Наверху шаги послышались – так что для Аленки не было иного пути, кроме как нырнуть обратно под лестницу.
Девка, на сей раз с подсвечником на одну свечу, спустилась, поставила подсвечник на подоконник, отперла дверь, впустила того мужчину, сказав ему нечто сердитое, и, когда он оказался в доме, вдруг бросилась к нему на шею.
– Анне!.. – весомо и укоризненно начал было он и прибавил еще какое-то лопотанье, но девка не дала ему продолжить.
Они стали целоваться…
Алена глазам и ушам не верила – ведь знал же весь Верх, что государь Петр Алексеич немку к себе приблизил! А она, немка? Что же для нее, государева милость – как драная вехотка?
Мужчина отстранил от себя Анну Монсову, принялся ей что-то втолковывать. Аленка не видела их лиц, но чувствовала – девка очень его словами недовольна. В конце концов немцу удалось настоять на своем – она вздохнула и покорилась. Она отстранилась от него, и толкнула дверь, и вышла первая, а он поспешил за ней следом.
Лязга и скрежета на сей раз не было.
Аленка поняла, что сможет беспрепятственно выбраться из дома.
Она поднялась по лестнице, вовсе не подумав, зачем бы той Анне оставлять на подоконнике горящую свечу, лестница уперлась в приоткрытую дверь, Аленка вошла и оказалась перед выбором – в узкий коридор выходили три двери, и поди знай, за которой – опочивальня треклятой немки!
Аленка заглянула в первую – и обнаружила спящее дитя.
Это был прехорошенький мальчик, по видимости – самый младший сынок Монсов.
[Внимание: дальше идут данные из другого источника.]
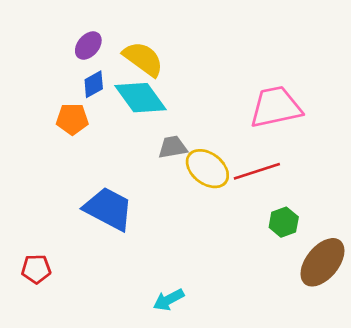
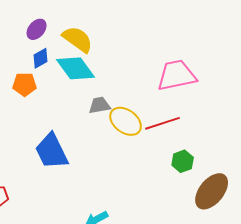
blue trapezoid: (108, 209) -> (52, 151), turned -144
И не было рядом ни мамки, ни няньки, ни захудалой сенной девки! Все женщины, сколько их было в Монсовом домишке, ухлыстали веселиться, оставив дитя в одиночестве. Это возмутило Аленку безмерно. Она и представить себе не могла, чтобы хоть одна из ее подружек-мастериц, не говоря уж о молодых боярынях, которых она видывала в Верху, оставила сыночка без всякого присмотра, не посадила с ним хоть какую глухую бабку.
Странные нравы были в слободе…
Вдруг снаружи раздался такой треск, будто невесть сколько домов рушилось. И комнатка осветилась как бы от вспыхнувшего непостижимым образом в небе пожара.
Дитя забормотало, но не проснулось.
Аленка вспомнила – государь вечно затевал огненные потехи, то у князь-кесаря Ромодановского, то у князя Голицына, то у своего слободского любимца, пожилого генерала Гордона, который, как жаловалась однажды Наталья Кирилловна, нарочно для привлечения государя выписал из Германии новые книги о том, как в небе пылающие картины и вензеля производить.